Whitmer’s own political profile could also hamper her ability to govern the next two years: Research has shown that governors are 2.5 times less likely to get their policy proposals through the Legislature amid presidential speculation.
“Lawmakers are adept at recognizing proposals aimed at bolstering a potential presidential bid and are often unwilling to play along,” Thad Kousser and Justin Phillips wrote in “The Power of American Governors,” a national analysis of more than 1,000 gubernatorial state of the state proposals.
In general, governors are typically more successful in persuading lawmakers to adopt budget proposals than policy proposals, the researchers found.
School — some progress, a big goal
It’s not yet clear whether Whitmer will revisit past policy proposals in her next address – some of which are in progress, and others of which set deadlines beyond Whitmer’s term, such as getting 60% of Michiganders some postsecondary educational attainment by 2030.

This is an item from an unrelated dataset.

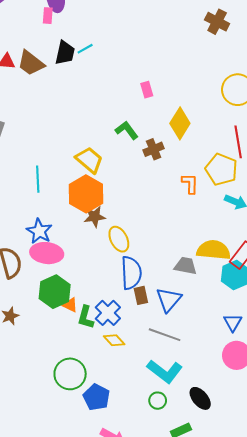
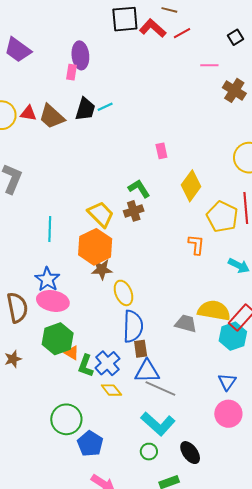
brown cross: (154, 149) -> (134, 211), moved
yellow pentagon: (221, 169) -> (222, 217), moved
blue triangle: (169, 300) -> (147, 371), moved, turned 44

Whitmer has prioritized access to preschool and post-secondary education during several State of the State speeches, pushing for universal pre-K and free community college for all Michigan residents and vowing to get the number of Michiganders with at least some post-secondary education to 60% by 2030.
She’s made substantial progress on both goals, with caveats.
The state’s education budget includes funding to enroll nearly 59,000 students in the state’s Great Start Readiness Program and expanded access to all families regardless of income level.
As of December, 45,000 four-year-olds are enrolled in pre-K programs, a 4,000-child increase over last year. Michigan is still short of reaching 70% of the 118,000 4-year-olds actually living in the state, the threshold for what the National Institute for Early Education Research considers a truly "universal" free preschool program.
Progress on college enrollment has been incremental, with investments and updates to Whitmer-backed programs like Michigan Reconnect and the Michigan Achievement Scholarship making their way into bipartisan budgets.
“Little by little by little, big chunks of it have been enacted in really interesting ways,” said Michelle Miller–Adams, a senior researcher at the W.E. Upjohn Institute for Employment Research.
“This situation is complex, which is not ideal because it dilutes the messaging a little bit, but the landscape of financial aid in Michigan looks extremely different than it did six years ago, absolutely.”
As of 2024, 51.8% of Michigan residents had at least some post-secondary education, according to data compiled by the Lumina Foundation, behind the national average but slightly above the 45% when Whitmer entered office.
Despite setbacks from COVID-19 and other factors that typically work against college enrollment, like a strong labor market and political polarization around college education, college enrollment has been “moving in the right direction,” Miller–Adams said, though reaching the 60% by 2030 goal is a tall order.